Records from a dataset:
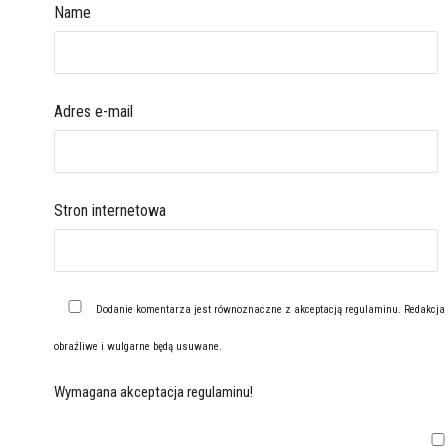
Name
Adres e-mail
Stron internetowa
Dodanie komentarza jest równoznaczne z akceptacją
regulaminu
. Redakcja
obraźliwe i wulgarne będą usuwane.
Wymagana akceptacja regulaminu!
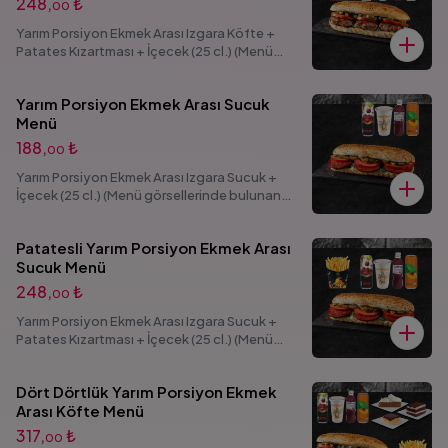
248,
₺
00
Yarım Porsiyon Ekmek Arası Izgara Köfte +
Patates Kızartması + İçecek (25 cl.) (Menü
görsellerinde bulunan seçenekli ürünlerden 1
adet ürün seçimi yapabilirsiniz.)
Yarım Porsiyon Ekmek Arası Sucuk
Menü
188,
₺
00
Yarım Porsiyon Ekmek Arası Izgara Sucuk +
İçecek (25 cl.) (Menü görsellerinde bulunan
seçenekli ürünlerden 1 adet ürün seçimi
yapabilirsiniz.)
Patatesli Yarım Porsiyon Ekmek Arası
Sucuk Menü
248,
₺
00
Yarım Porsiyon Ekmek Arası Izgara Sucuk +
Patates Kızartması + İçecek (25 cl.) (Menü
görsellerinde bulunan seçenekli ürünlerden 1
adet ürün seçimi yapabilirsiniz.)
Dört Dörtlük Yarım Porsiyon Ekmek
Arası Köfte Menü
317,
₺
00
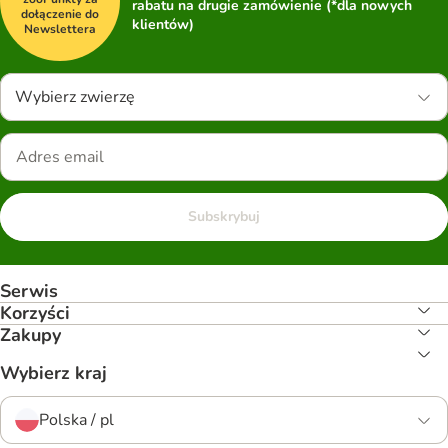
rabatu na drugie zamówienie (*dla nowych
dołączenie do
klientów)
Newslettera
Wybierz zwierzę
Subskrybuj
Serwis
Korzyści
Zakupy
Wybierz kraj
Polska / pl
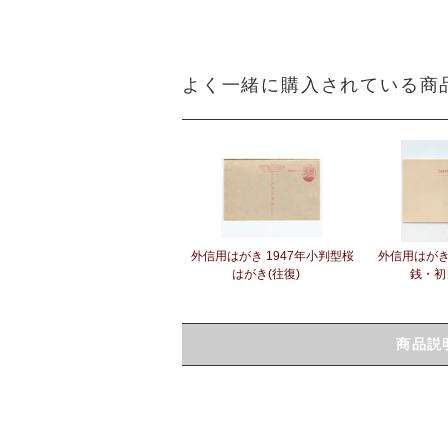
よく一緒に購入されている商
外信用はがき 1947年小判型桜
外信用はがき
はがき(往復)
銭・初
商品説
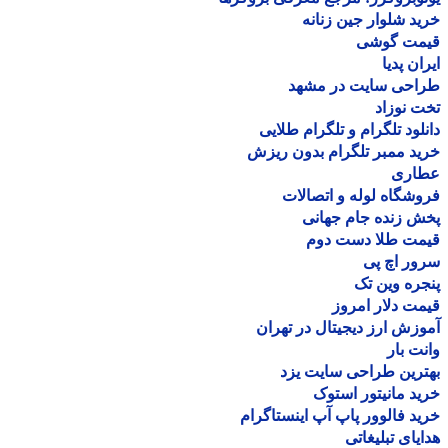
د شلوار جین زنانه
مت گوشی
ان پدیا
احی سایت در مشهد
 نوزاد
لود تلگرام و تلگرام طلایی
د ممبر تلگرام بدون ریزش
اری
شگاه لوله و اتصالات
 زنده جام جهانی
مت طلا دست دوم
ر اچ پی
ره وین تک
ت دلار امروز
زش ارز دیجیتال در تهران
ت بار
رین طراحی سایت یزد
د مانیتور استوک
د فالوور پاپ آپ اینستاگرام
یای تبلیغاتی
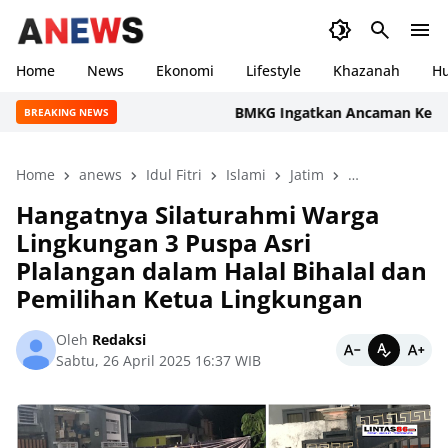
Home
News
Ekonomi
Lifestyle
Khazanah
H
BMKG Ingatkan Ancaman Kekeringan P
BREAKING NEWS
Home
anews
Idul Fitri
Islami
Jatim
Khazanah
L
Hangatnya Silaturahmi Warga
Lingkungan 3 Puspa Asri
Plalangan dalam Halal Bihalal dan
Pemilihan Ketua Lingkungan
Oleh
Redaksi
Sabtu, 26 April 2025 16:37 WIB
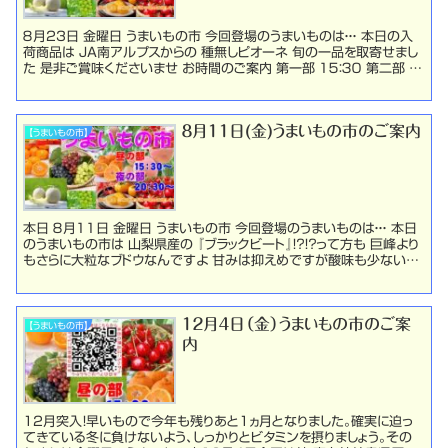
８月23日 金曜日 うまいもの市 今回登場のうまいものは・・・ 本日の入
荷商品は JA南アルプスからの 種無しピオーネ 旬の一品を取寄せまし
た 是非ご賞味くださいませ お時間のご案内 第一部 １５：３０ 第二部 ２
０：３０お時間近くなりまし...
８月１１日(金)うまいもの市のご案内
【うまいもの市】
本日 ８月１１日 金曜日 うまいもの市 今回登場のうまいものは・・・ 本日
のうまいもの市は 山梨県産の 『ブラックビート』！？！？って方も 巨峰より
もさらに大粒なブドウなんですよ 甘みは抑えめですが酸味も少ないの
で 食べやすいそうです 帰省...
１２月４日（金）うまいもの市のご案
【うまいもの市】
内
12月突入！早いもので今年も残りあと1ヵ月となりました。確実に迫っ
てきている冬に負けないよう、しっかりとビタミンを摂りましょう。その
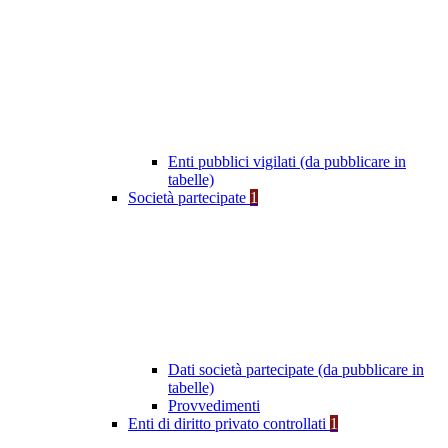
Enti pubblici vigilati (da pubblicare in
tabelle)
Società partecipate
1
Dati società partecipate (da pubblicare in
tabelle)
Provvedimenti
Enti di diritto privato controllati
1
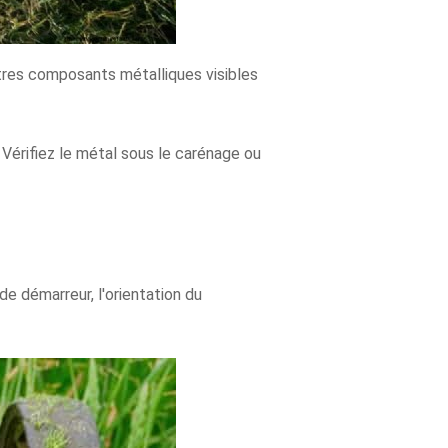
utres composants métalliques visibles
 Vérifiez le métal sous le carénage ou
e démarreur, l'orientation du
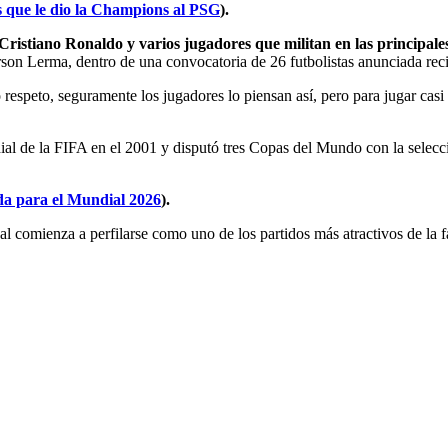
s que le dio la Champions al PSG
).
istiano Ronaldo y varios jugadores que militan en las principales
son Lerma, dentro de una convocatoria de 26 futbolistas anunciada rec
respeto, seguramente los jugadores lo piensan así, pero para jugar casi
al de la FIFA en el 2001 y disputó tres Copas del Mundo con la selec
da para el Mundial 2026
).
l comienza a perfilarse como uno de los partidos más atractivos de la 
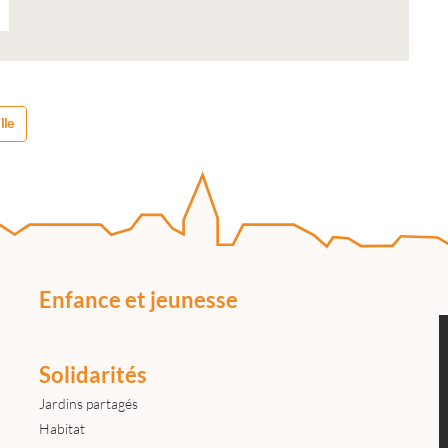
lle
Enfance et jeunesse
Solidarités
Jardins partagés
Habitat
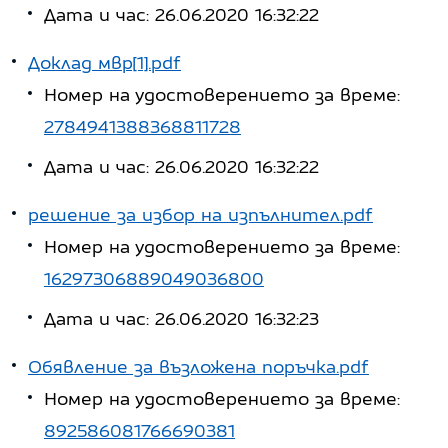
Дата и час: 26.06.2020 16:32:22
Доклад мвр[1].pdf
Номер на удостоверението за време:
2784941388368811728
Дата и час: 26.06.2020 16:32:22
решение за избор на изпълнител.pdf
Номер на удостоверението за време:
16297306889049036800
Дата и час: 26.06.2020 16:32:23
Обявление за възложена поръчка.pdf
Номер на удостоверението за време:
892586081766690381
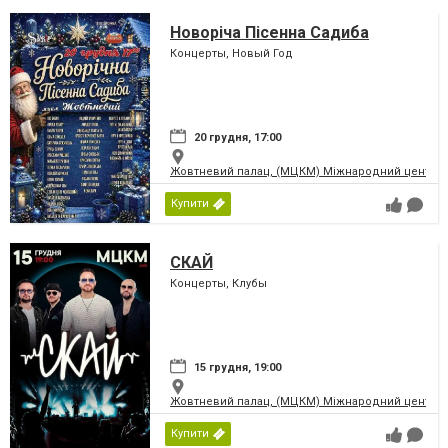
Новоріча Пісенна Садиба
Концерты, Новый Год
20 грудня, 17:00
Жовтневий палац, (МЦКМ) Міжнародний центр кул
Купити
СКАЙ
Концерты, Клубы
15 грудня, 19:00
Жовтневий палац, (МЦКМ) Міжнародний центр кул
Купити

EXERCISE AIM: Working through the records above, copy each line in which "para" is found.

EXERCISE OUTPUT:
respeto, seguramente los jugadores lo piensan así, pero para jugar casi
da para el Mundial 2026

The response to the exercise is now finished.